Locus standi In Latin, this translates to “place of standing”. It refers to the right or capacity to bring an action in court. If a person does not have locus standi, the court will not even begin to consider the substance of the case.
Malum in se In Latin, this translates to “wrong in itself”. It refers to something that is seen as innately or inherently wrong, regardless of the law.
Maintenance Monetary payments made by one spouse to another after separation or divorce. This is usually paid on a periodical basis.
Mediation A form of dispute resolution, where parties discuss their dispute with each other with the assistance of a mediator, in hopes of resolving the dispute amicably.
Mens rea In Latin, this translates to “guilty mind”, and refers to a person’s mental state that makes his/her act a crime. Common mental states are intention, knowledge or foresight. For example, taking another person’s property with the knowledge that it does not belong to you will make the act a crime.
Novus actus interveniens In Latin, this translates to “a new action coming between”. This is usually used when considering the cause of an event, and refers to an intervening act that breaks the chain of causation.
Obiter dicta In Latin, this translates to “by the way”. It refers to parts of the legal judgment that are not essential to the final decision, and therefore do not form part of the precedent set by the case. It is the opposite of ratio decidendi.
Pleadings Written statements submitted by parties to a court case, in which they state the facts and laws that support their legal case. In Singapore, the most common types of pleadings are the statement of claim, defence, reply and counterclaim.
Precedent A previous case which has similar legal questions and facts as the present case, which will help in determining the outcome of the present case. Certain types of precedents are binding, which means that not only does the precedent help in deciding the case, the court must apply and follow the precedent set.
Prima facie In Latin, this translates to “at first look” or “on its face”, and refers to evidence that is accepted as sufficient to prove a particular fact, unless rebutted by contrary evidence.
Pro bono In Latin, this is short for pro bono publico and translates to “for the public good”. This refers to legal work which is done for free.
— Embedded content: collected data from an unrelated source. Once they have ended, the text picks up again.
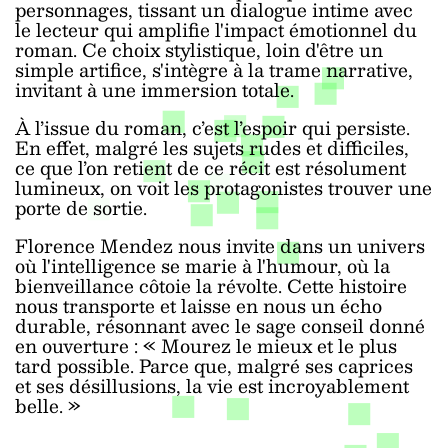
personnages, tissant un dialogue intime avec
le lecteur qui amplifie l'impact émotionnel du
roman. Ce choix stylistique, loin d'être un
simple artifice, s'intègre à la trame narrative,
invitant à une immersion totale.
À l’issue du roman, c’est l’espoir qui persiste.
En effet, malgré les sujets rudes et difficiles,
ce que l’on retient de ce récit est résolument
lumineux, on voit les protagonistes trouver une
porte de sortie.
Florence Mendez nous invite dans un univers
où l'intelligence se marie à l'humour, où la
bienveillance côtoie la révolte. Cette histoire
nous transporte et laisse en nous un écho
durable, résonnant avec le sage conseil donné
en ouverture : « Mourez le mieux et le plus
tard possible. Parce que, malgré ses caprices
et ses désillusions, la vie est incroyablement
belle. »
Pro rata In Latin, this translates to “from the rate”. It refers to the proportionate adjustment to a calculation. For example, if the initial calculation is $14 for 7 days, payment for 3 days pro rata would be $6 ($2 per day x 3).
Ratio decidendi In Latin, this translates to “reason for the decision”, and refers to the legal principle or rule on which the decision for a case is founded, and forms part of the precedent set by the case. It is the opposite of obiter dicta.
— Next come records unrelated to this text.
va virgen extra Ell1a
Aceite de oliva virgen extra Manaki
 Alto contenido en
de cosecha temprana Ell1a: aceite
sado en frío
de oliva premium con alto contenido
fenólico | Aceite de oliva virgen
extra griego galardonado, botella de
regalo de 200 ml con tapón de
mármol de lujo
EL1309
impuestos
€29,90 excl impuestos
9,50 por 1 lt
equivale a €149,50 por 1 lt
Remand To place an accused person in custody.
Res judicata In Latin, this translates to “a matter judged”. It refers to a matter that has been properly deliberated and decided by a court and therefore may not be further pursued by the parties. The purpose of this rule is to provide finality to the law.
Stare decisis In Latin, this translates to “to stand by things decided”. This refers to the principle that where the cases, are similar, a precedent set by a higher court must be followed by a lower court or a court of the same rank. For example, the District Court and the High Court must follow the precedents set by the Court of Appeal. However, the Court of Appeal, being the highest court in Singapore, is not bound by its own precedents.
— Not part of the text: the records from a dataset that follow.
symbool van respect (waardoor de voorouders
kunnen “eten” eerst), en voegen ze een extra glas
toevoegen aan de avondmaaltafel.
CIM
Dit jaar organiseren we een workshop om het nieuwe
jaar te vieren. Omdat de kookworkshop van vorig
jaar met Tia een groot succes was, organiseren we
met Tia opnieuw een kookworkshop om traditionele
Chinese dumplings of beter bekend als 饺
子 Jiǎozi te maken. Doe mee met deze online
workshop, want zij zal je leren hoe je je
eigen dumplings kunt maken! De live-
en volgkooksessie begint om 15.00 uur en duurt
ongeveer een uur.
Tenancy-in-common A form of property ownership where each tenant owns a share of the whole property. If one tenant passes away, the deceased tenant’s ownership interest is not extinguished, and can be willed away. This is in contrast to a joint tenancy situation.
This article does not constitute legal advice or a legal opinion on any matter discussed and, accordingly, it should not be relied upon. It should not be regarded as a comprehensive statement of the law and practice in this area. If you require any advice or information, please speak to practicing lawyer in your jurisdiction. No individual who is a member, partner, shareholder or consultant of, in or to any constituent part of Interstellar Group Pte. Ltd. accepts or assumes responsibility, or has any liability, to any person in respect of this article.